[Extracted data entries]
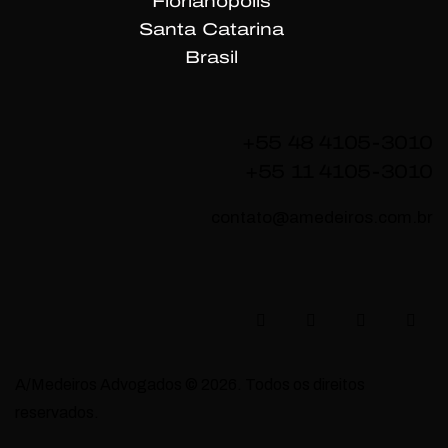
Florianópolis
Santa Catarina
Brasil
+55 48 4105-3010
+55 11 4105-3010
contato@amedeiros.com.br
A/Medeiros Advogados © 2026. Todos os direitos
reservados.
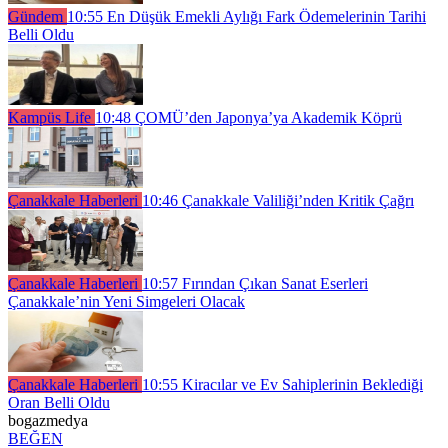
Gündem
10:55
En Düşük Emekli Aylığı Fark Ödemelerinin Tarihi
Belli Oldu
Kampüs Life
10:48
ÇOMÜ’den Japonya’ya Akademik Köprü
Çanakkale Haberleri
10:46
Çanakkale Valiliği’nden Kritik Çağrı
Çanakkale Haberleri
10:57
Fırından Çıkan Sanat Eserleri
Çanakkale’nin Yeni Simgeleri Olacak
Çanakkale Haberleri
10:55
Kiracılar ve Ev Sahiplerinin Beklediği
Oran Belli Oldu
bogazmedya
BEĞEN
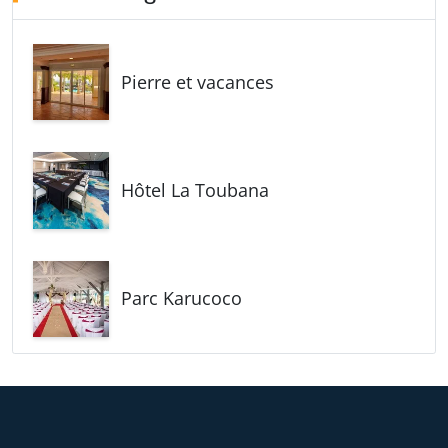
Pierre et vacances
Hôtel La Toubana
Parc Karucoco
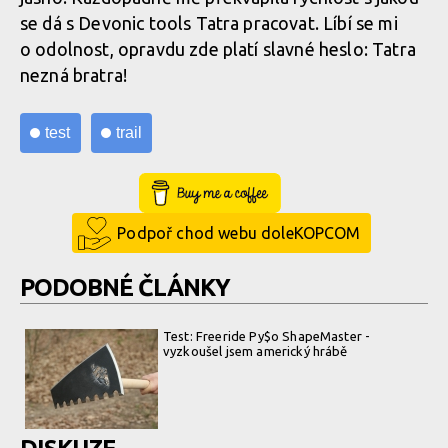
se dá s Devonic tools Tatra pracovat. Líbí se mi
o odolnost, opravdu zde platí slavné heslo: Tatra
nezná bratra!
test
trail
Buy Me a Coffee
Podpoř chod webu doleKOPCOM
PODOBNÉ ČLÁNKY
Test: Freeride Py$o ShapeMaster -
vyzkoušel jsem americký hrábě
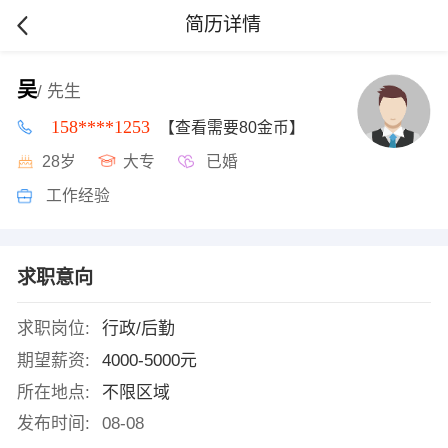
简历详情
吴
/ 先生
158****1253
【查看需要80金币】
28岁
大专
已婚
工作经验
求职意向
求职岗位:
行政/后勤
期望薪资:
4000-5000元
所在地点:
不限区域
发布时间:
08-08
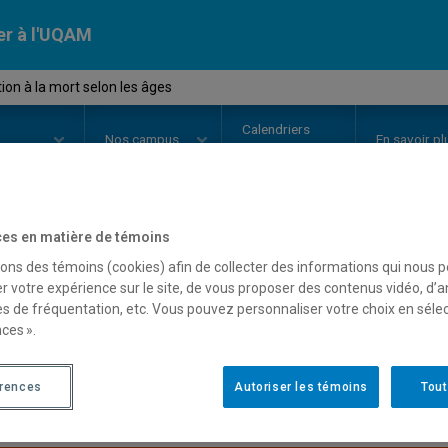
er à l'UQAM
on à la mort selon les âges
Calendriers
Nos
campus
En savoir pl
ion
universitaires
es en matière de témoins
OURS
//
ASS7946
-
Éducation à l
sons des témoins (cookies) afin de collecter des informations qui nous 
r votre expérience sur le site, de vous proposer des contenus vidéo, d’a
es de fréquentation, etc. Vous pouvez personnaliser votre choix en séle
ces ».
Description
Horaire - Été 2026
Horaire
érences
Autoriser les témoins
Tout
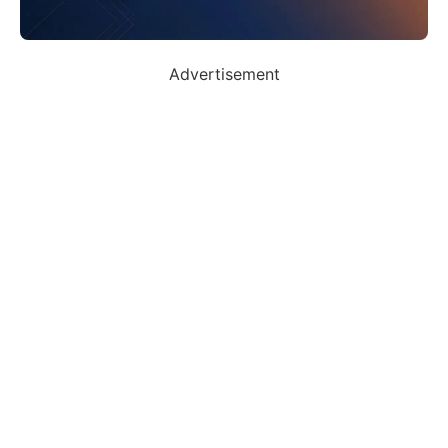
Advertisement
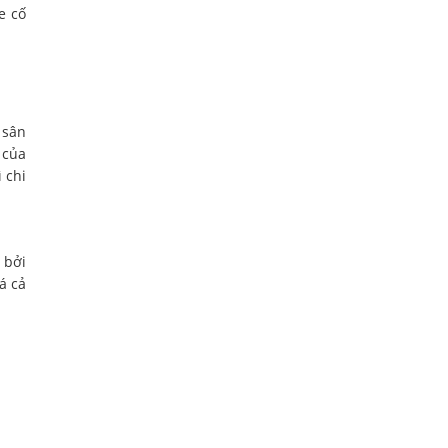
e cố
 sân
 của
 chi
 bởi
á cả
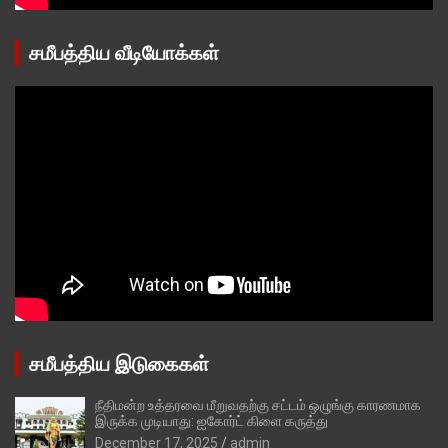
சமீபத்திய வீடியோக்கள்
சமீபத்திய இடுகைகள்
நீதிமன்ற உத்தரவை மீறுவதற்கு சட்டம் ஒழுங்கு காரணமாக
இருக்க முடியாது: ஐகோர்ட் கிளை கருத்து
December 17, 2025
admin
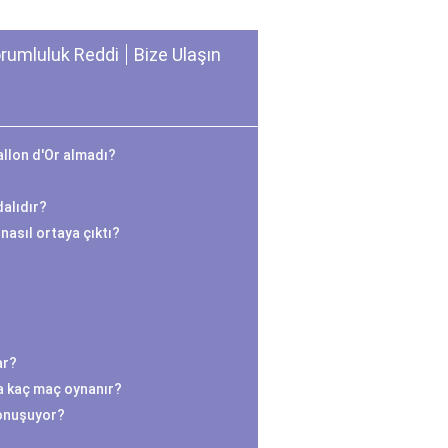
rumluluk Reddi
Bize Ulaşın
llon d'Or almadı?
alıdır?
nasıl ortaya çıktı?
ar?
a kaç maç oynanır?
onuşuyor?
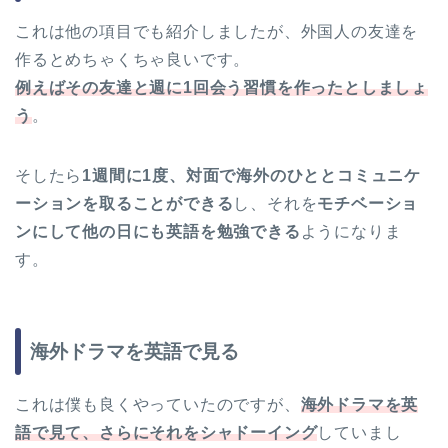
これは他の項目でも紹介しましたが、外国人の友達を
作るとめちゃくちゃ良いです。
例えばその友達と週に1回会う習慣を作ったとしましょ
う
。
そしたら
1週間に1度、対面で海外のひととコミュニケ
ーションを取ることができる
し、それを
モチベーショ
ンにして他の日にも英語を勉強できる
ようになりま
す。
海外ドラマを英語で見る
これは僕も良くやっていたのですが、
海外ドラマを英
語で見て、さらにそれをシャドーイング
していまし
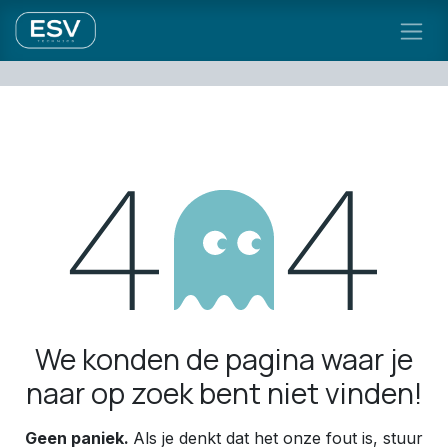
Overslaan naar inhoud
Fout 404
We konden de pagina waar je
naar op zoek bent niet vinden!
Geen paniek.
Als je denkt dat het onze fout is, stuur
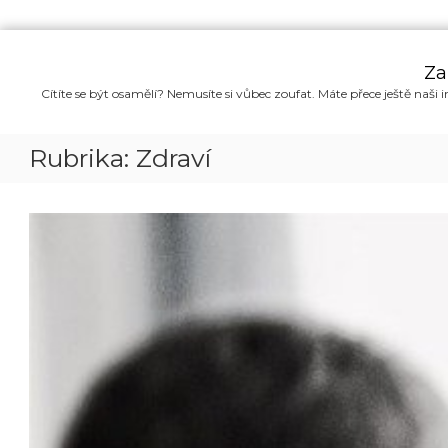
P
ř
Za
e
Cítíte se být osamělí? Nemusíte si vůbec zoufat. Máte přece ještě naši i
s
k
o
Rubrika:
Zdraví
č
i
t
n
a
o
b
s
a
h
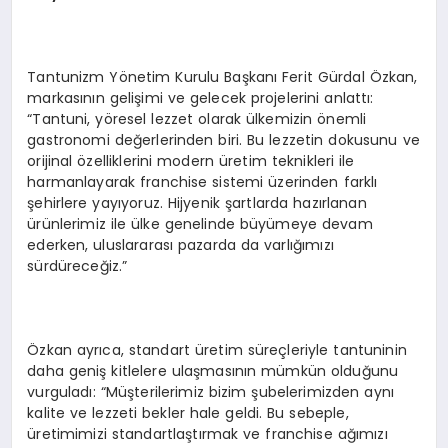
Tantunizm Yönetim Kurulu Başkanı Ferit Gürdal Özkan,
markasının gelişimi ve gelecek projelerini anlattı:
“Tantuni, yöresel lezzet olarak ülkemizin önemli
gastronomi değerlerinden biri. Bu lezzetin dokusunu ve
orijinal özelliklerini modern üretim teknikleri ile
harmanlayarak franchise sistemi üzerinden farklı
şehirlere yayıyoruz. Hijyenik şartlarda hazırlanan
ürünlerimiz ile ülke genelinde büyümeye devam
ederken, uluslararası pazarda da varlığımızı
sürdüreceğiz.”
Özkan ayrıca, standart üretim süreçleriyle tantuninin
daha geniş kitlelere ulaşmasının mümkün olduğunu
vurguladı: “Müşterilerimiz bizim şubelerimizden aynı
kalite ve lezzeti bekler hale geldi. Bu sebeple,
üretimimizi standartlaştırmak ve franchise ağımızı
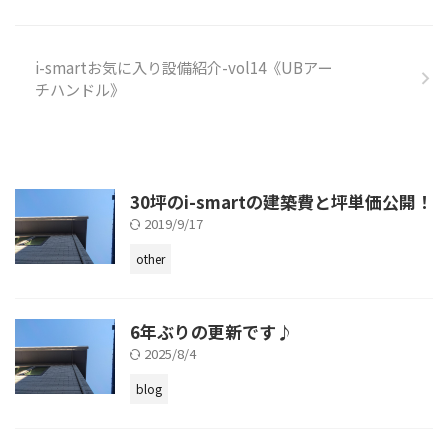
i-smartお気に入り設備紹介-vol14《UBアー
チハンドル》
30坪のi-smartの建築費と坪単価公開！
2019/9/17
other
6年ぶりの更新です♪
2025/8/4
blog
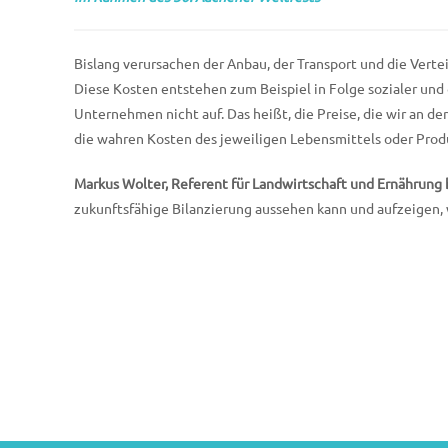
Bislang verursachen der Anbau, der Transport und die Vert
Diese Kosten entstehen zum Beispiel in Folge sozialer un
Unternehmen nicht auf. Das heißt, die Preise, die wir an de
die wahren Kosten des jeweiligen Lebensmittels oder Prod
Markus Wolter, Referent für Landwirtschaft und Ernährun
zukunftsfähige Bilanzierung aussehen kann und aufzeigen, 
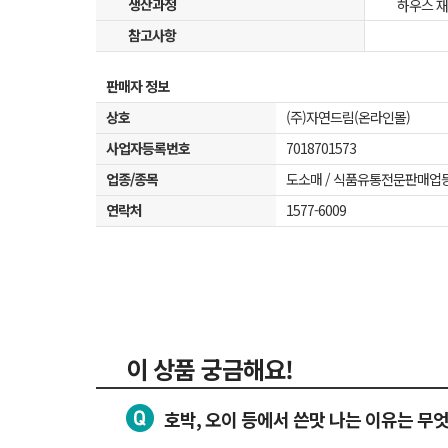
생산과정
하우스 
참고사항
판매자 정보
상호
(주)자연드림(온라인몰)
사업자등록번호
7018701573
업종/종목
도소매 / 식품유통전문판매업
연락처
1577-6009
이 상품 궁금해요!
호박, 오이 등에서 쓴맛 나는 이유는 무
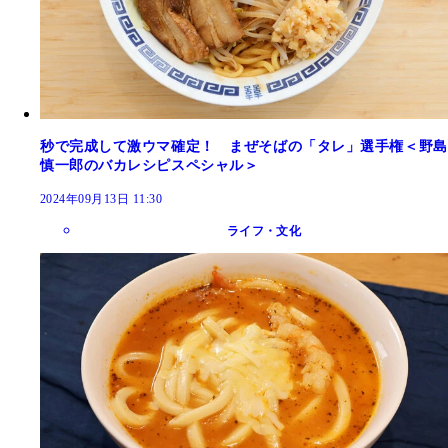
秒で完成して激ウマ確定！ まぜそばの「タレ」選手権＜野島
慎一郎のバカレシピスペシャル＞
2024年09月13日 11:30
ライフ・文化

> **What the exercise asks**
Your copy should match every entry above exactly and contain no pictures.

> **Answer to the problem**
Florianópolis
Santa Catarina
Brasil
+55 48 4105-3010
+55 11 4105-3010
contato@amedeiros.com.br
A/Medeiros Advogados © 2026. Todos os direitos
reservados.
Gündem
10:55
En Düşük Emekli Aylığı Fark Ödemelerinin Tarihi
Belli Oldu
Kampüs Life
10:48
ÇOMÜ’den Japonya’ya Akademik Köprü
Çanakkale Haberleri
10:46
Çanakkale Valiliği’nden Kritik Çağrı
Çanakkale Haberleri
10:57
Fırından Çıkan Sanat Eserleri
Çanakkale’nin Yeni Simgeleri Olacak
Çanakkale Haberleri
10:55
Kiracılar ve Ev Sahiplerinin Beklediği
Oran Belli Oldu
bogazmedya
BEĞEN
Pierre et vacances
Hôtel La Toubana
Parc Karucoco
se dá s Devonic tools Tatra pracovat. Líbí se mi
o odolnost, opravdu zde platí slavné heslo: Tatra
nezná bratra!
test
trail
Buy Me a Coffee
Podpoř chod webu doleKOPCOM
PODOBNÉ ČLÁNKY
Test: Freeride Py$o ShapeMaster -
vyzkoušel jsem americký hrábě
简历详情
吴
/ 先生
158****1253
【查看需要80金币】
28岁
大专
已婚
工作经验
求职意向
求职岗位:
行政/后勤
期望薪资:
4000-5000元
所在地点:
不限区域
发布时间:
08-08
er à l'UQAM
on à la mort selon les âges
Calendriers
Nos
campus
En savoir pl
ion
universitaires
es en matière de témoins
OURS
//
ASS7946
-
Éducation à l
sons des témoins (cookies) afin de collecter des informations qui nous 
r votre expérience sur le site, de vous proposer des contenus vidéo, d’a
es de fréquentation, etc. Vous pouvez personnaliser votre choix en séle
ces ».
Description
Horaire - Été 2026
Horaire
érences
Autoriser les témoins
Tout
Advertisement
e cố
 sân
 của
 chi
 bởi
á cả
சமீபத்திய வீடியோக்கள்
சமீபத்திய இடுகைகள்
நீதிமன்ற உத்தரவை மீறுவதற்கு சட்டம் ஒழுங்கு காரணமாக
இருக்க முடியாது: ஐகோர்ட் கிளை கருத்து
December 17, 2025
admin
rumluluk Reddi
Bize Ulaşın
llon d'Or almadı?
alıdır?
nasıl ortaya çıktı?
ar?
a kaç maç oynanır?
onuşuyor?
これは他の項目でも紹介しましたが、外国人の友達を
作るとめちゃくちゃ良いです。
例えばその友達と週に1回会う習慣を作ったとしましょ
う
。
そしたら
1週間に1度、対面で海外のひととコミュニケ
ーションを取ることができる
し、それを
モチベーショ
ンにして他の日にも英語を勉強できる
ようになりま
す。
海外ドラマを英語で見る
これは僕も良くやっていたのですが、
海外ドラマを英
語で見て、さらにそれをシャドーイング
していまし
Overslaan naar inhoud
Fout 404
We konden de pagina waar je
naar op zoek bent niet vinden!
Geen paniek.
Als je denkt dat het onze fout is, stuur
P
ř
Za
e
Cítíte se být osamělí? Nemusíte si vůbec zoufat. Máte přece ještě naši i
s
k
o
Rubrika:
Zdraví
č
i
t
n
a
o
b
s
a
h
Tantunizm Yönetim Kurulu Başkanı Ferit Gürdal Özkan,
markasının gelişimi ve gelecek projelerini anlattı:
“Tantuni, yöresel lezzet olarak ülkemizin önemli
gastronomi değerlerinden biri. Bu lezzetin dokusunu ve
orijinal özelliklerini modern üretim teknikleri ile
harmanlayarak franchise sistemi üzerinden farklı
şehirlere yayıyoruz. Hijyenik şartlarda hazırlanan
ürünlerimiz ile ülke genelinde büyümeye devam
ederken, uluslararası pazarda da varlığımızı
sürdüreceğiz.”
Özkan ayrıca, standart üretim süreçleriyle tantuninin
daha geniş kitlelere ulaşmasının mümkün olduğunu
vurguladı: “Müşterilerimiz bizim şubelerimizden aynı
kalite ve lezzeti bekler hale geldi. Bu sebeple,
üretimimizi standartlaştırmak ve franchise ağımızı
i-smartお気に入り設備紹介-vol14《UBアー
チハンドル》
30坪のi-smartの建築費と坪単価公開！
2019/9/17
other
6年ぶりの更新です♪
2025/8/4
blog
Bislang verursachen der Anbau, der Transport und die Vert
Diese Kosten entstehen zum Beispiel in Folge sozialer un
Unternehmen nicht auf. Das heißt, die Preise, die wir an de
die wahren Kosten des jeweiligen Lebensmittels oder Prod
Markus Wolter, Referent für Landwirtschaft und Ernährun
zukunftsfähige Bilanzierung aussehen kann und aufzeigen, 
생산과정
하우스 
참고사항
판매자 정보
상호
(주)자연드림(온라인몰)
사업자등록번호
7018701573
업종/종목
도소매 / 식품유통전문판매업
연락처
1577-6009
이 상품 궁금해요!
호박, 오이 등에서 쓴맛 나는 이유는 무
秒で完成して激ウマ確定！ まぜそばの「タレ」選手権＜野島
慎一郎のバカレシピスペシャル＞
2024年09月13日 11:30
ライフ・文化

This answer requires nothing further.